For some people, there's nothing more refreshing and revitalizing than taking a nature walk. If you happen to go off the beaten path, however, you might come into contact with some things in nature that will leave you with a lot of regret, and a lot of pain. One Vermont woman didn't think much of it when she fell into some brush on the side of the road, until the blisters began to form.

Charlotte Murphey, a 21-year-old student at Elon University, was outdoors getting some exercise. She accidentally fell into some green plants with sprays of tiny yellow blossoms. She didn't think much about the little flowers and went on with her exercise routine. She had no pain, no inflammation, so she went on with her day.

A week later, Murphey began experiencing some redness. Then she began to itch. The itch became more and more irritating, and she found herself scratching in her sleep.

One morning, Murphey woke up with blisters on her legs. The blisters began to grow and became more and more painful. Her legs swelled. By the end of the day, she couldn't even walk.

It turned out that the irritation on her legs came from her encounter with the wild plant a week earlier. She'd fallen into a patch of wild parsnip. Oils in the plant's sap are considered 'furanocoumarins', which cause a condition called 'phytophotodermatitis'.

Basically, the mixture of plant oils, sweat and ultraviolet light on the skin produce severe chemical burns within a few days of contact.

Murphey found out the hard way.
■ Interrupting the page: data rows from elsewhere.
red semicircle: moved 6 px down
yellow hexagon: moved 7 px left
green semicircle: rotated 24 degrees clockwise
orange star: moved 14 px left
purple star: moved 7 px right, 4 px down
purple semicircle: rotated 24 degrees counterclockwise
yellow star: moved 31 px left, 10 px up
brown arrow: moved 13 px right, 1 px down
Some of her blisters were bigger than golf balls. She had to be treated at the UVM burn clinic. Doctors bandaged her legs to prevent the infection from spreading, but thankfully the student will be making a full recovery.

Some people aren’t so lucky. Chemical burns from wild parsnip can actually cause problems for years, making areas of the skin discolored and highly sensitive to the light. Irritations can be reoccurring.

"My hope in posting this unfortunate news is to create greater awareness for what WILD PARSNIP is (an invasive species that looks like yellow queen Anne’s lace and is found along roadsides/guardrails that has been spreading each year throughout Vermont and other states)," Murphey wrote on Facebook.

"Please be on the lookout the rest of the summer and get help immediately if you come in contact with its oil! I apologize if the following photos of my burn are too intense, but they are the best way to show people what wild parsnip does," the post concluded.

It’s not just out in the wilderness or on roadsides where people need to be careful. One woman in Minnesota experienced a chemical burn due to wild parsnip, also known as 'hobos parsnip'. She is a gardener who was clearing away some weeds in order to put in some plants in her own yard. The noxious weed's oil got all over her arms, and when it reacted with sunlight, her arms became red and irritated.

People are urged to avoid contact with wild parsnip, but if you do happen to come into contact with it, get straight to a sink. Wash the area thoroughly with soap and water, and keep it covered for at least 48 hours to prevent light rays from causing a chemical reaction.